- "Watch this space next week" is what President Cyril Ramaphosa has to say in the context of a possible move to Level 1 coronavirus restrictions.
- Health minister Zweli Mkhize says debate on less stringent rules is ongoing.
- There aren't many restrictions left, with Level 1 originally envisaged to see the return of sit-down restaurants, hair care, and untrammelled shopping.
- It is not yet clear whether South Africans will be allowed to party over weekends, or whether foreign visitors will be welcome, under Level 1.
- For more stories go to www.BusinessInsider.co.za.
Alert Level 1 could be coming soon, President Cyril Ramaphosa suggested on Wednesday, telling editors to "watch this space next week".
Health minister Zweli Mkhize has also suggested that debate is ongoing about the move to less onerous restrictions on citizens, as ongoing monitoring shows no new surge in infections, and no reason for concern about the readiness of the health system to deal with cases of Covid-19.
There is no official work on just what Level 1 will look like, with Ramaphosa saying the government is considering input from various parts of society, including religious leaders who would like to see worship in groups of more than 50.

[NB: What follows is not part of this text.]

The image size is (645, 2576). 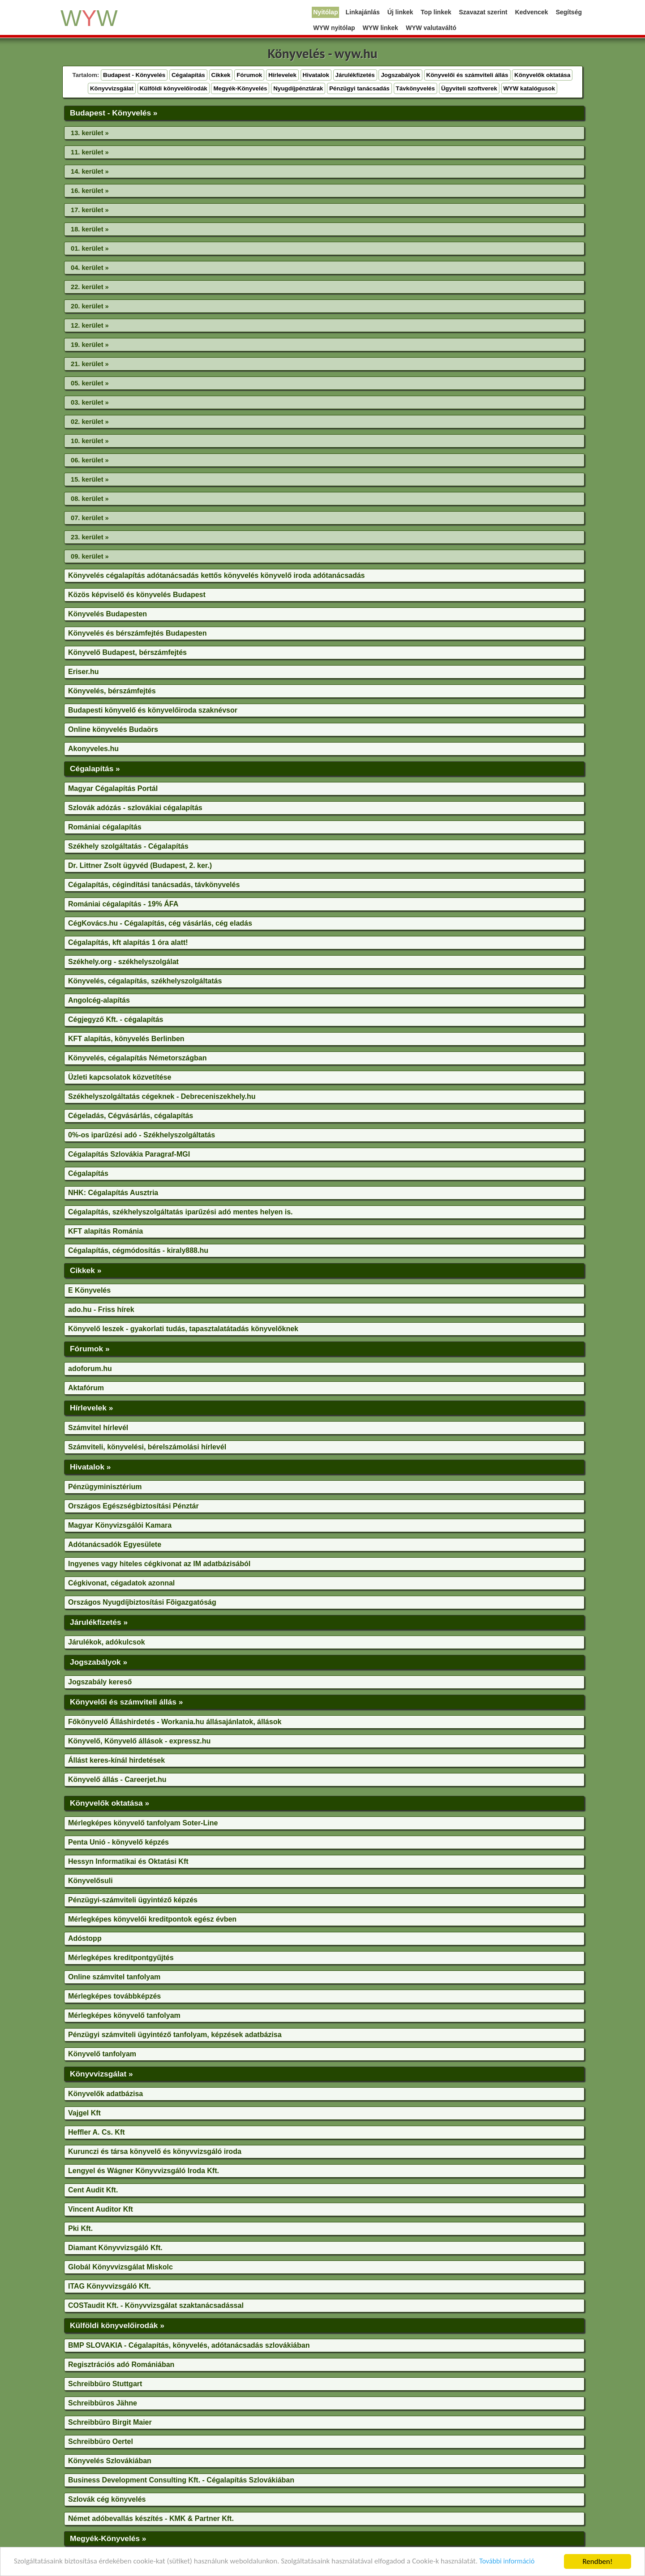 I want to click on COSTaudit Kft. - Könyvvizsgálat szaktanácsadással, so click(x=156, y=2305).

But widespread and ongoing consultation and lobbying has yielded some hints on what may be in store.
Under the original risk-adjusted strategy proposal, the move from Level 2 to Level 1 would have been significant for the construction industry, which would have been allowed to restart all projects, and for consumers in a number of ways. It would have seen sit-down meals allowed at restaurants for the first time, and would have opened up accommodation for pure leisure. It was also due to allow haircare and other personal services to operate again, and to fully open up retail and e-commerce.
Thanks to the gradual relaxation of restrictions during levels 2 and 3, though, not much remains to be unbanned, beyond moving around at night for no good reason and nightclubs.
Both of those are believed to be under discussion, with the likelihood that the national curfew of 22:00 to 04:00 will be dropped – at least on weekdays – and that late-night entertainment will be allowed again, at least on weekdays.
There may be some debate about retaining restrictions on weekends, in line with the policy of banning alcohol sales over weekends, though it is not clear what the justification for such a stance would be.
There is likewise rumoured debate around opening South Africa's borders under Level 1, with arguments for doing so centring on the economic benefits, and arguments against including fear of that new strains of Sars-CoV-2 could enter the country along with visitors.
More minor changes at Level 1 could include dropping requirement for restaurants to keep records of patrons, which some industry players say are logistically onerous, and allowing spectators at sporting events, as long as they remain distant from one another.
Not expected to change are mask rules – or the power of the state to rule by decree. The national state of disaster, which provides the framework within which coronavirus rules are made, is due to expire on 15 September. In order to maintain Alert Level 1, and the ability to rapidly move back to more stringent rules, that is likely to be extended for at least another month.